SHANI JAMILA
June 27, 2015
Altar
Cultural artist and human rights advocate Shani Jamila builds her session, ‘Altar’ around a hope to process state violence against black women and girls. Led by Jamila, session participants move as a group through the house, writing in response to prompts on the walls of each room. Dancers open the session, accompanied by an evocative soundscape and parlor installation that evokes problematic broken windows policing.
Shani Jamila is an artist, cultural worker and staunch human rights advocate. Her career and studies have taken her to thirty five countries over five continents, a journey that is reflected in her artistic production, community work and media commentary.

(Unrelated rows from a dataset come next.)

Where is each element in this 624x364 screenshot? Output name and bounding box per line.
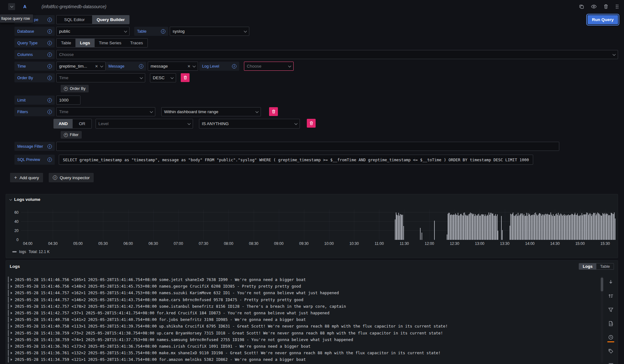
query-type-traces[interactable]: Traces — [126, 39, 147, 47]
log-row[interactable]: 2025-05-28 15:41:42.757 <178>2 2025-05-2… — [7, 303, 599, 310]
query-type-table[interactable]: Table — [57, 39, 75, 47]
time-column-select[interactable]: greptime_tim... — [56, 62, 106, 71]
volume-bar — [502, 230, 503, 240]
order-direction-select[interactable]: DESC — [150, 73, 176, 82]
log-row[interactable]: 2025-05-28 15:41:46.756 <148>2 2025-05-2… — [7, 283, 599, 290]
logs-volume-chart[interactable]: 0204060 — [21, 210, 615, 240]
expand-caret-icon[interactable] — [11, 279, 12, 281]
clear-icon[interactable] — [187, 64, 191, 69]
chevron-down-icon[interactable] — [9, 198, 12, 200]
logs-scrollbar[interactable] — [601, 276, 603, 363]
expand-caret-icon[interactable] — [11, 345, 12, 347]
add-order-by-button[interactable]: Order By — [61, 85, 89, 92]
remove-filter-button[interactable] — [269, 107, 278, 116]
expand-caret-icon[interactable] — [11, 285, 12, 288]
filter-range-select[interactable]: Within dashboard time range — [161, 107, 261, 116]
tag-icon[interactable] — [608, 348, 614, 354]
log-row[interactable]: 2025-05-28 15:41:34.759 <121>1 2025-05-2… — [7, 356, 599, 363]
log-row[interactable]: 2025-05-28 15:41:36.761 <132>2 2025-05-2… — [7, 350, 599, 356]
expand-caret-icon[interactable] — [11, 338, 12, 341]
info-icon[interactable] — [161, 29, 165, 34]
expand-caret-icon[interactable] — [11, 298, 12, 301]
log-row-text: 2025-05-28 15:41:36.761 <173>2 2025-05-2… — [15, 344, 311, 349]
expand-caret-icon[interactable] — [11, 352, 12, 354]
info-icon[interactable] — [47, 52, 52, 57]
info-icon[interactable] — [47, 76, 52, 80]
gridline — [28, 210, 28, 240]
add-query-button[interactable]: Add query — [10, 173, 43, 182]
log-row-text: 2025-05-28 15:41:46.756 <105>1 2025-05-2… — [15, 277, 306, 282]
toggle-table[interactable]: Table — [596, 263, 614, 269]
expand-caret-icon[interactable] — [11, 358, 12, 361]
trash-icon[interactable] — [604, 4, 608, 9]
log-row[interactable]: 2025-05-28 15:41:42.757 <37>1 2025-05-28… — [7, 310, 599, 316]
drag-handle-icon[interactable] — [615, 4, 619, 9]
wrap-lines-icon[interactable] — [608, 362, 614, 364]
log-level-select[interactable]: Choose — [244, 62, 294, 71]
expand-caret-icon[interactable] — [11, 318, 12, 321]
bool-or[interactable]: OR — [73, 119, 91, 128]
info-icon[interactable] — [47, 98, 52, 102]
log-row-text: 2025-05-28 15:41:34.759 <121>1 2025-05-2… — [15, 357, 306, 362]
message-filter-input[interactable] — [56, 142, 559, 151]
log-row[interactable]: 2025-05-28 15:41:44.757 <146>2 2025-05-2… — [7, 296, 599, 303]
editor-mode-toggle: SQL Editor Query Builder — [56, 15, 130, 24]
expand-caret-icon[interactable] — [11, 312, 12, 314]
filter-funnel-icon[interactable] — [608, 306, 614, 313]
log-row[interactable]: 2025-05-28 15:41:36.761 <173>2 2025-05-2… — [7, 343, 599, 350]
table-select[interactable]: syslog — [170, 27, 249, 36]
log-level-bar — [8, 317, 9, 323]
remove-condition-button[interactable] — [307, 119, 316, 128]
duplicate-icon[interactable] — [579, 4, 584, 9]
log-row[interactable]: 2025-05-28 15:41:38.759 <73>2 2025-05-28… — [7, 330, 599, 336]
log-row[interactable]: 2025-05-28 15:41:40.758 <141>2 2025-05-2… — [7, 316, 599, 323]
collapse-query-row-button[interactable] — [8, 3, 15, 10]
gridline — [203, 210, 204, 240]
download-icon[interactable] — [608, 279, 614, 285]
expand-caret-icon[interactable] — [11, 292, 12, 294]
message-column-select[interactable]: message — [148, 62, 198, 71]
query-type-logs[interactable]: Logs — [75, 39, 94, 47]
info-icon[interactable] — [139, 64, 143, 69]
info-icon[interactable] — [47, 41, 52, 45]
filter-match-select[interactable]: IS ANYTHING — [199, 119, 300, 129]
log-level-bar — [8, 343, 9, 349]
order-by-select[interactable]: Time — [56, 73, 145, 82]
expand-caret-icon[interactable] — [11, 325, 12, 328]
info-icon[interactable] — [47, 29, 52, 34]
log-file-icon[interactable]: LOG — [608, 320, 614, 327]
info-icon[interactable] — [232, 64, 236, 69]
tab-query-builder[interactable]: Query Builder — [92, 15, 129, 24]
legend-series-name[interactable]: logs — [19, 250, 26, 254]
clear-icon[interactable] — [95, 64, 98, 69]
log-row[interactable]: 2025-05-28 15:41:38.759 <74>1 2025-05-28… — [7, 336, 599, 343]
log-row[interactable]: 2025-05-28 15:41:40.758 <113>1 2025-05-2… — [7, 323, 599, 329]
remove-order-by-button[interactable] — [181, 73, 190, 82]
run-query-button[interactable]: Run Query — [588, 15, 618, 24]
query-type-time-series[interactable]: Time Series — [95, 39, 126, 47]
log-row[interactable]: 2025-05-28 15:41:44.757 <162>1 2025-05-2… — [7, 290, 599, 296]
toggle-logs[interactable]: Logs — [579, 263, 596, 269]
logs-scrollbar-thumb[interactable] — [601, 278, 603, 291]
filter-field-select[interactable]: Time — [56, 107, 155, 116]
bool-and[interactable]: AND — [54, 119, 73, 128]
expand-caret-icon[interactable] — [11, 305, 12, 307]
info-icon[interactable] — [47, 157, 52, 162]
limit-input[interactable]: 1000 — [56, 96, 80, 105]
filter-level-select[interactable]: Level — [96, 119, 193, 129]
query-inspector-button[interactable]: Query inspector — [49, 173, 94, 182]
columns-select[interactable]: Choose — [56, 50, 618, 59]
log-row-text: 2025-05-28 15:41:40.758 <113>1 2025-05-2… — [15, 324, 448, 328]
add-filter-button[interactable]: Filter — [61, 131, 82, 139]
expand-caret-icon[interactable] — [11, 332, 12, 334]
sort-asc-icon[interactable] — [608, 293, 614, 299]
info-icon[interactable] — [47, 144, 52, 149]
eye-icon[interactable] — [591, 4, 597, 9]
clock-icon[interactable] — [608, 334, 614, 340]
info-icon[interactable] — [47, 64, 52, 69]
database-select[interactable]: public — [56, 27, 130, 36]
log-row[interactable]: 2025-05-28 15:41:46.756 <105>1 2025-05-2… — [7, 276, 599, 283]
info-icon[interactable] — [47, 18, 52, 22]
tab-sql-editor[interactable]: SQL Editor — [57, 15, 92, 24]
info-icon[interactable] — [47, 110, 52, 114]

Throughout her travels, Shani has spoken about African American culture and history at global gatherings like the United Nations Commission on Human Rights in Switzerland, the Association for Women’s Rights in Development in Turkey and the World Social Forum in India. Her international experiences and cosmopolitan perspective deeply inform her work as a collagist, fiber artist and creative writer. She has exhibited or performed at institutions including the Phillips Gallery, Rush Arts’ Corridor Gallery, Le Poisson Rouge, Busboys & Poets, Ohio University, Bohemian Caverns and the City College of New York. Additionally, Shani is one of the Bearden 100. Her work has been published in Race, Class and Gender; Black Renaissance Noire; Sometimes Rhythm, Sometimes Blues; Colonize This!; Words. Beats. Life: The Global Journal of Hip Hop Culture; Of Note magazine; Global Connections to a Cultural Democracy and The Encyclopedia of Sociology.